I am trying to do search-and-replace using a regex in Perl.

The text I am searching for is:

<space>Number<space>NumberNumberNumber

and I want to replace it with:

<space>Number<space>NumberNumberNumberI

I have the following regex which works in finding the string:

\s[0-9]\s[0-9[0-9][0-9]

But what do I do about replacing the string? Basically I just want to append an 'I' to the end.

I'm using:

perl -pi -e "s/\s[0-9]\s[0-9][0-9][0-9]/I/;" testFile

but this is replacing the whole thing with I rather than appending to it.

+6  A: 

This is what backreferences are for. Just surround the section of text you want to capture with parentheses. The first set of parentheses are available in $1, the second in $2, and so on.

s/(\s[0-9]\s[0-9]{3})/$1I/

With Perl 5.10 we gained named captures, so you can say

s/(?<bodytext>\s[0-9]\s[0-9]{3})/$+{bodytext}I/

The stuff inbetween < and > is the name. Names become keys in the %+ variable and the values are the captured text.
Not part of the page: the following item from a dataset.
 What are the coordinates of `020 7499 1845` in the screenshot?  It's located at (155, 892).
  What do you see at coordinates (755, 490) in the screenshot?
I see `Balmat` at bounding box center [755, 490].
Another solution is to use a zero-width positive look-behinds

s/(?<=\s[0-9]\s[0-9]{3})/I/

or its, new to Perl 5.10, shorthand \K

s/\s[0-9]\s[0-9]{3}\K/I/


Try

perl -pi -e 's/(\s[0-9]\s[0-9][0-9][0-9])/$1I/' filename

If you use double quotes the $1 is interpolated by the shell before Perl ever sees it. If you have problems with something you think should work, it may be a good idea to take a look at what Perl is seeing. You can do this with B::Deparse:

perl -MO=Deparse -pi -e "s/(\s[0-9]\s[0-9][0-9][0-9])/$1I/" filename

That will produce the following output.

BEGIN { $^I = ""; }
LINE: while (defined($_ = <ARGV>)) {
    s/(\s[0-9]\s[0-9][0-9][0-9])/I/;
}
continue {
    print $_;
}
-e syntax OK

From this we can see that $1 is missing. Lets try again with single quotes:

perl -MO=Deparse -pi -e 's/(\s[0-9]\s[0-9][0-9][0-9])/$1I/' filename
BEGIN { $^I = ""; }
LINE: while (defined($_ = <ARGV>)) {
    s/(\s[0-9]\s[0-9][0-9][0-9])/$1I/;
}
continue {
    print $_;
}
-e syntax OK

And once with escaping:

perl -MO=Deparse -pi -e "s/(\s[0-9]\s[0-9][0-9][0-9])/\$1I/" filename
BEGIN { $^I = ""; }
LINE: while (defined($_ = <ARGV>)) {
    s/(\s[0-9]\s[0-9][0-9][0-9])/$1I/;
}
continue {
    print $_;
}
-e syntax OK
Chas. Owens
that is still replacing the whole thing with I :(
Did you add the parens?
Chas. Owens
yeah this is my complete command perl -pi -e "s/(\s[0-9]\s[0-9][0-9][0-9])/$1I/" testFile.phy
Ah, you may also have a problem because you are using double quotes instead of single quotes, you either need to escape the $ or use single quotes.
Chas. Owens
single quote worked. gotta love perl!
are you a ninja?
Only on the computer.
Chas. Owens
I live like 10 mins from sterling! should do meetups! :) ...probably not the best place to socialize on SO. I'll follow you on twitter
For completeness, you should present the look-behind solution: s/(?<=\s[0-9]\s[0-9][0-9][0-9])/I/ and the new 5.10 \K solution: s/\s[0-9]\s[0-9][0-9][0-9]\K/I/
ysth
@ysth Yeah, I really haven't internalized \K yet. Still writing too much 5.8 code.